Forte ricorda quindi, che allorquando i tecnici della Regione sono venuti  a Vasto per rendersi conto della situazione reale sono state fatte diverse ipotesi giacché la Regione Abruzzo è alla ricerca anche di locali, a titolo gratuito, dove ospitare gli uffici dell’UTA (Unità Territoriale Agricoltura) e dell’UMA (Utenti Motori Agricoli).
“La prima ipotesi prospettata – aggiunge l’assessore comunale Forte – è stata quella di raggruppare nel costituendo Polo Bibliotecario i libri dell’A.P.C. e della Biblioteca Comunale liberando la sede di via Michetti dove si sarebbero potuti trasferire i Servizi Sociali Comunali. Di conseguenza nella sede dei Servizi Sociali, zona quartiere San Paolo, si sarebbe potuto allocare il personale dell’UTA e dell’UMA”.

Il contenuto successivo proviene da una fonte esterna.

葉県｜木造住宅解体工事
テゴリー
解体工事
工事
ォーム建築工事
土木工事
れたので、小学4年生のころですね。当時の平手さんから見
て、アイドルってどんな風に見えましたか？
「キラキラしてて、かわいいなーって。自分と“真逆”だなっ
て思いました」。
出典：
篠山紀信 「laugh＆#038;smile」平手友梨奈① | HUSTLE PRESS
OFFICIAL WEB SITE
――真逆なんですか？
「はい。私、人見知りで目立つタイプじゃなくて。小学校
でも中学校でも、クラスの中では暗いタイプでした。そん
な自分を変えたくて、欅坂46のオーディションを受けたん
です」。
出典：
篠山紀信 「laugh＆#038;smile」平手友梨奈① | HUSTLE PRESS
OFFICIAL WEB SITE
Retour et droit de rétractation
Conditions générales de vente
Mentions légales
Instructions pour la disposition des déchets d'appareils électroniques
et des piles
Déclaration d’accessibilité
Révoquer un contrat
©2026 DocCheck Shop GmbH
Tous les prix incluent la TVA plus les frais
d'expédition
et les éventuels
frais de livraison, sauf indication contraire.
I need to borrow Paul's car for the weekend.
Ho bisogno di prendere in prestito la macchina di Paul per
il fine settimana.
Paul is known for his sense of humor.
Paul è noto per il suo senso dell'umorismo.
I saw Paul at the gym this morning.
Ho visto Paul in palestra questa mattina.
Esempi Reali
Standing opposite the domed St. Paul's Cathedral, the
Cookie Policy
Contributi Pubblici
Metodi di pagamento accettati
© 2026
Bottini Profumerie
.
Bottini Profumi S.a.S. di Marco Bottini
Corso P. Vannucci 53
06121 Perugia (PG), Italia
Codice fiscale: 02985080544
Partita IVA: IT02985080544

“Da quel momento la Regione Abruzzo è rimasta silente fino a quando il sottoscritto ha ‘solleticato’ l’assessore Febbo ad intervenire. E l’assessore, che evidentemente non conosce i servizi offerti e le condizioni reali della sede dell’A.P.C.di Vasto, ipotizza anche l’utilizzo dell’Auditorium di via Michetti all’interno del quale piove.
Caro Febbo – conclude Forte – chi ha chiamato i tecnici della Regione per una ricognizione a Vasto sono stato proprio io che ben conosco le realtà della mia  Città e del territorio del vastese. Venga a Vasto, così come ha fatto per Sulmona e Lanciano dove si è mobilita la classe politica a lei vicina, e venga a rendersi conto di persona della situazione. Sarò ben lieto di farle da cicerone sorseggiando un buon caffè da piazza Marconi da dove potrà ammirare anche lo splendido paesaggio di Vasto e valutare lo sfregio che si vuole arrecare a questa città con la variante alla statale adriatica 16 “sponsorizzata” dal suo presidente Marsilio”.